## Data below:
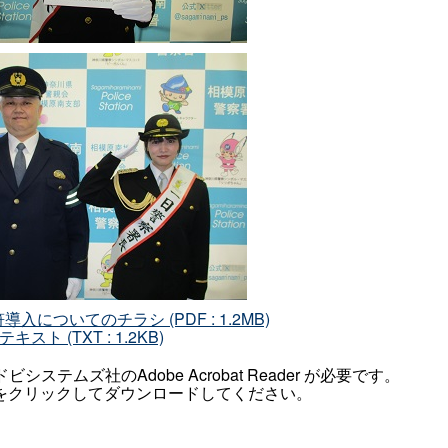
入についてのチラシ (PDF : 1.2MB)
テキスト (TXT : 1.2KB)
テムズ社のAdobe Acrobat Reader が必要です。
をクリックしてダウンロードしてください。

## Task description:
Print the full listing above again with exact wording and no images.

## Finished exercise:
入についてのチラシ (PDF : 1.2MB)
テキスト (TXT : 1.2KB)
テムズ社のAdobe Acrobat Reader が必要です。
をクリックしてダウンロードしてください。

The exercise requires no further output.